Dios sabía que ella habría esperado, si formara parte del mundo de él; descartó esa idea de inmediato. Kayla había aprendido que su mundo era el que habitaba en esos momentos. Las ciudades estaban bien para una visita, pero no había nada mejor que la calidez de un pueblo lo bastante pequeño para que la gente la conociera por su nombre.

—No es una «ella» —dijo Alain.

—Oh —Kayla pensó que debía de ser de la otra acera. No tenía nada de malo, pero era una gran pérdida para el género femenino—. Entonces, él esperará.

—Tengo una reunión con mi jefe —aclaró Alain, consciente de que ella pensaba que se refería a una cita social—. Una reunión de toda la empresa, durante el almuerzo.

—Si es durante el almuerzo, no será tan importante —dijo Kayla, preguntándose si equivaldría a una especie de picnic anual para un bufete.

La boca de él se curvó. Ella estaba mostrando sus raíces provincianas.
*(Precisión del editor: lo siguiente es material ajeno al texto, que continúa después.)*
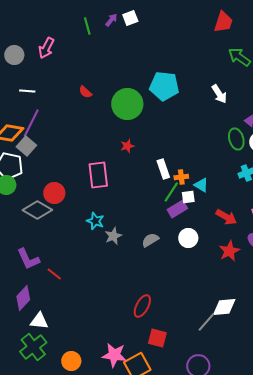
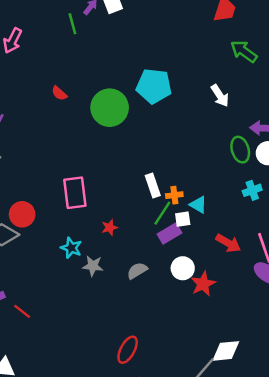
green line: (87, 26) -> (72, 24), moved
red star: (127, 146) -> (110, 227), moved
gray star: (113, 236) -> (93, 266), turned 30
red star: (229, 251) -> (203, 284), moved

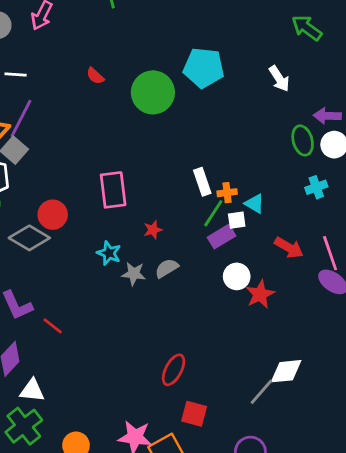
gray semicircle: (137, 271) -> (167, 268), moved

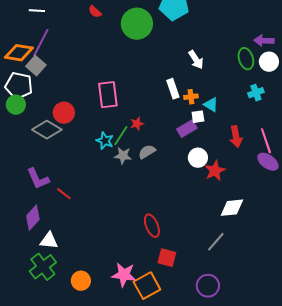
white arrow: (279, 79) -> (196, 60), moved
green line: (213, 213) -> (121, 136), moved
red arrow: (289, 248) -> (236, 137), turned 50
red ellipse: (174, 370) -> (152, 226), turned -50
white diamond: (286, 371) -> (232, 208), moved

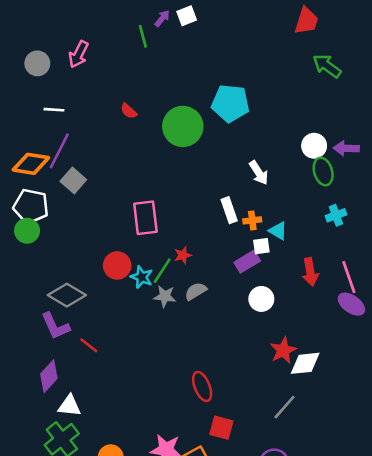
white circle: (269, 62) -> (314, 146), moved
gray square: (36, 66) -> (73, 181), moved
red circle: (64, 113) -> (117, 265), moved
gray diamond: (47, 130) -> (67, 295), moved
red star: (215, 171) -> (283, 350), moved

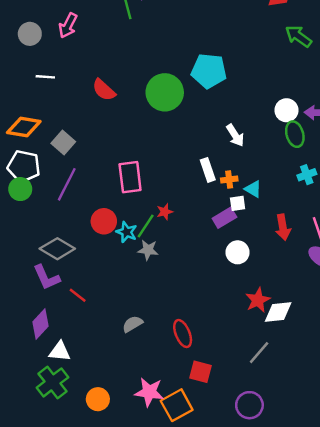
red semicircle: (129, 111) -> (104, 90), moved, size x1.5
purple line: (59, 151) -> (67, 184), moved
gray semicircle: (196, 291) -> (132, 324), moved

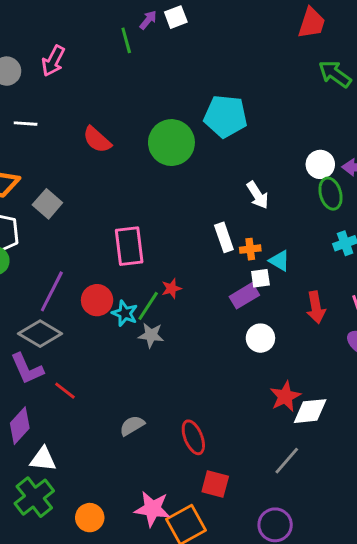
purple line: (67, 184) -> (52, 291), moved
—Nunca has formado parte del mundo empresarial, ¿verdad?

—No. Por suerte.

Era obvio que la reunión era importante para él y dudaba que su coche pudiera circular antes de que transcurrieran varios días.

—Te diré lo que vamos a hacer. Como no hay línea telefónica, después conduciré hasta el pueblo vecino, para ver si Mick puede acercarse.

—¿Mick?

—Es el mejor mecánico de la zona.

Alain no estaba dispuesto a aceptar eso sin más.

—Deja que adivine. Es el único mecánico de la zona.

—Te lo he puesto demasiado fácil —Kayla se rió y asintió—. Pero lo digo en serio, Mick es bueno.

—Antes dijiste que la carretera estaba intransitable.

—Así es. Pero conozco un camino secundario.

—Puede que la lluvia escampe —dijo Alain. Por mucho que deseara volver a casa no estaba dispuesto a llevar la muerte de esa mujer en la conciencia.

—Siempre escampa —concedió ella con una sonrisa—. La cuestión es cuándo. Podemos darle unas cuantas horas más y ver qué pasa —sería mejor esperar, sin duda.

—De acuerdo —Alain desvió la mirada. Se había dado cuenta de que no apartaba la vista de su boca mientras ella hablaba, y su mente le hacía pensar en otras cosas, además de sus labios, que a ella no le harían ninguna gracia.

—Así tendrás más tiempo para descansar —fue hacia el otro lado del sofá y ahuecó la almohada.

—No es que me haya agotado levantando el tenedor —dijo él. Se sentía bastante cansado, pero no pensaba admitirlo.

—También te has vestido —añadió ella, sonriente—. No olvides que te has vestido.

—Eso no suele considerarse un deporte olímpico —ironizó él.

—Depende de las dificultades que tenga el que se viste. ¿Sabes jugar a las cartas?

La pregunta lo pilló por sorpresa. Pensó en la partida de póquer que Philippe celebraba en su casa semanalmente. Asintió con la cabeza.

—Bien —fue hacia el aparador y abrió un cajón—. Es una buena manera de pasar el tiempo mientras esperamos —sacó una baraja y sonrió.

—Podría no ser un juego justo —le advirtió él, que se consideraba muy buen jugador.

—Seré considerada contigo —Kayla le guiñó un ojo.

—¿Estamos hablando de póquer?

—¿Hay algún otro juego? —le devolvió ella, sentándose en la mesita de café, frente a él. Empezó a barajar las cartas.

—No —aceptó—. No lo hay.

Unas cuantas manos se convirtieron en un maratón. Excepto por unos cuantos descansos, necesarios para comer y otras cosas imprescindibles, jugaron hasta entrada la noche. Jugaron y charlaron. Para Alain el tiempo nunca había pasado tan rápido. Se olvidó de la lluvia y de los sitios donde debía ir. Allí estaba disfrutando más que en cualquier otro lugar.